Agreed he seems to just dismiss Janus randomly, instead prefering to tell people to what...assemble the plugins by hand and just copy his vimrc config? not ideal.
that's almost but not quite entirely unlike what he's suggesting, which is to start with a minimal .vimrc, understand every line in it, and gradually add tweaks and plugins as you see the need for them and understand how to set them up.
Not really sure why the hate for nerdtree.

"Don’t use the NERD tree plugin. It is clumsy, will hurt your workflow with split windows, and it’s not particulary pretty either. You never needed a file browser pane in the first place."

"It is clumsy"

We're talking about VIM, with dozens of keystrokes to invoke everything but emacs already. The whole thing is a bit clumsy! I use it every day and have for a decade but it's still clumsy.

"will hurt your workflow with split windows"

The author then goes on to state

"You can split the current buffer horizontally or vertically. This is useful, for instance, to view simultaneously the top and the bottom part of the same file. But it’s even more useful to view different files in splits; for instance tests and implementation."

HUH?

" and it (nerdtree) ’s not particulary pretty either"

And the rest of VIM is?

Nerdtree is great, especially when I'm using it on remote systems. A vim session open with nerdtree and some tabs inside of a screen session, and life is good.

I though it interesting that after hating on NERDTree, he went on to suggest a plugin that requires Ruby and VIM compiled with Ruby support, which isn't likely to exist on most.

I'm not a VIM purist. I use the arrow keys, and I use the mouse a lot. I find NERDTree to be tremendously easy to use and helpful when on a local system.

On remote systems, though, I generally just edit 1 file at a time and don't need NERDTree. For multiple files, :e works just fine in those situations.

You've misinterpreted the "hurt your workflow with split windows" bit. You understood it as if NERD Tree's split window is what hurts your workflow. I was saying that my existing split window workflow was hurt by presence of the NERD Tree.
AHHHH - that makes more sense.

I toggle nerdtree on and off often, so it's there when I need it, and gone when I don't, so I don't notice it getting in the way of my split windows all that much.

I work exclusively in split windows, vertical and horizontal both, and I don't work without NERD Tree anymore.
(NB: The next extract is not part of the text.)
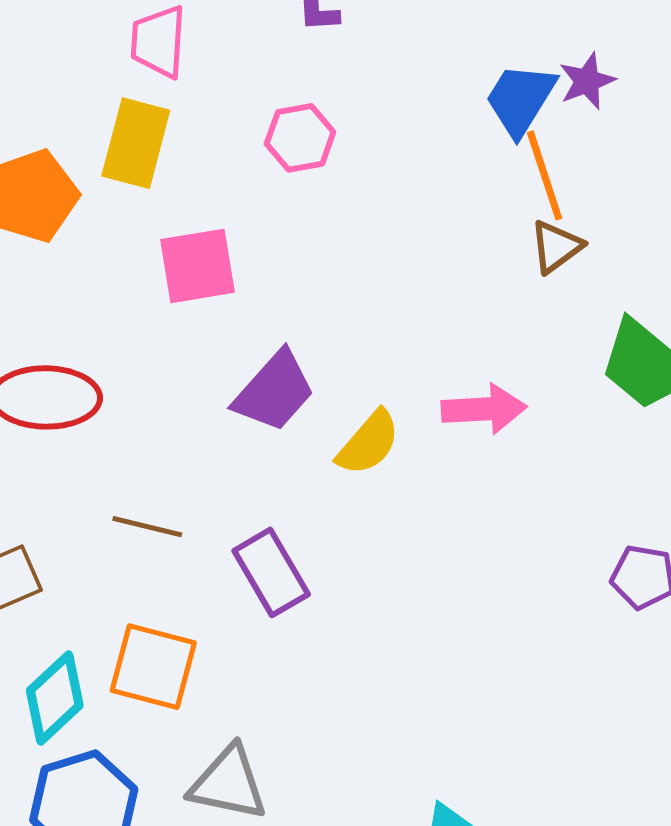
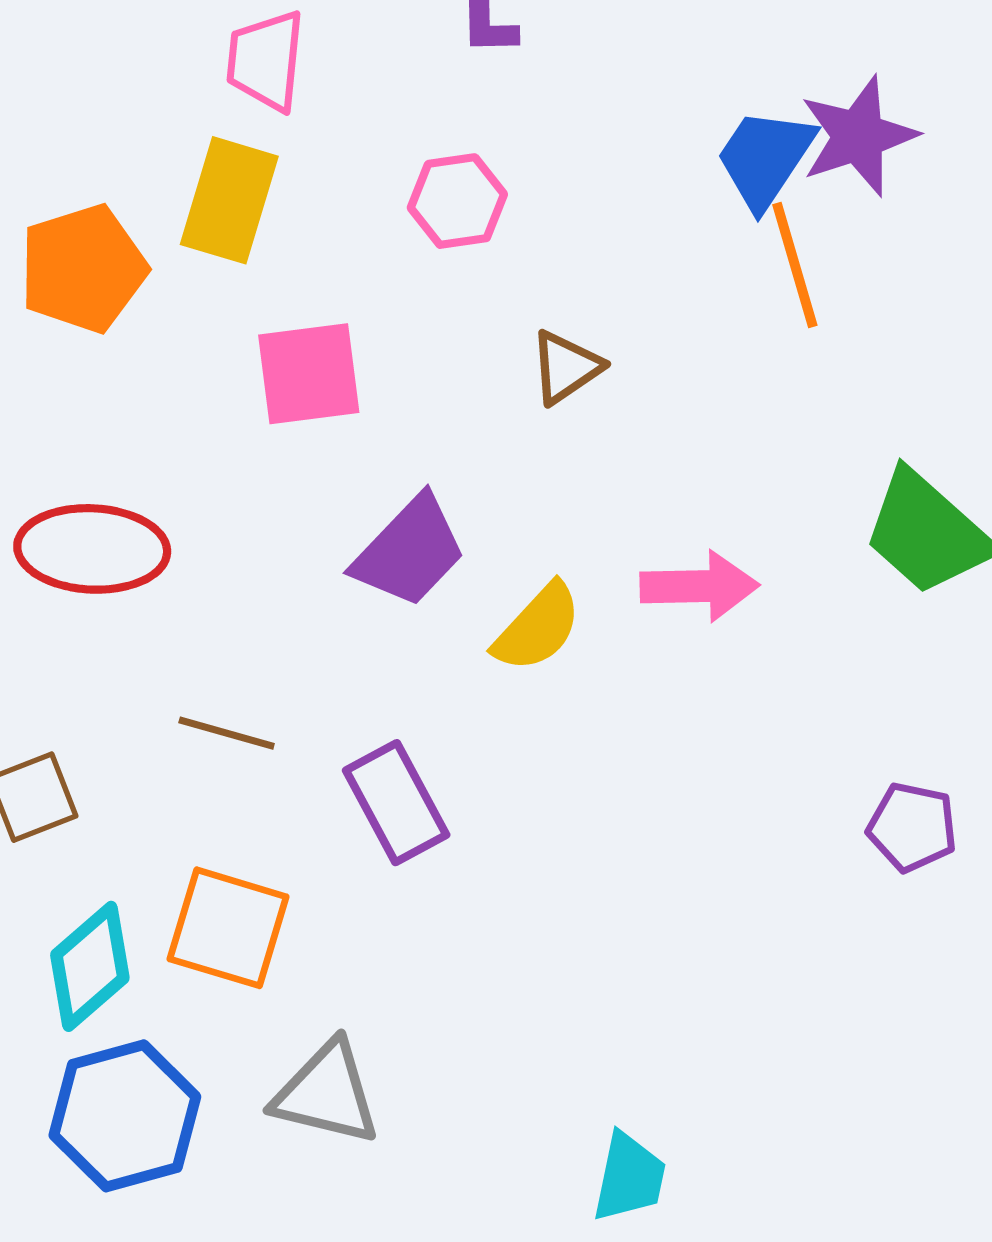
purple star: (587, 81) -> (858, 136), size x1.5
brown triangle: (556, 247) -> (566, 367), moved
    nnoremap <Leader>n :NERDTreeToggle<CR>
I suggest remapping NERDTree's help function from ? to H so it doesn't interfere with search-up.
As another recent convert to Vim, I always get something out of reading these articles. However my primary advice would be to just accept that the process of learning Vim is inherently painful, but the suffering is mostly over after a couple of months. Expect your productivity to drop during this period though.

It's also true that Vim 'suffers' from the open source infinite configurability issue. That is, it is so configurable that you'll spend a significant amount of time configuring it to your tastes rather than getting work done. This tails off over time of course. Slightly more awkward is that it's also easy to shoot yourself in the foot. For example my current config has an issue where on rare occasions undo sporadically fails, and ends up undoing line insertions by deleting the wrong line! Ouch. I still have several such issues, but not enough to deter me as yet.

Another thing to consider is that Vim is not equally suited to all developers. If you're editing a bunch of different file types with mostly consistent libraries I think it's a great fit, which describes a lot of web developers. In that case you just want world class text editing. If you're editing mostly C++ with a bunch of different APIs and libraries, the loss of decent codesense/autocomplete forces you into lots of very slow doxygen searching in a browser. I've tried various solutions to this such as clang complete and eclim, but ultimately Vim is not an IDE and there's no way to make it act as one.

Overall I'm happy to have made the switch though, since the editing itself is so very smooth. It's great to have the same environment in a remote shell as well.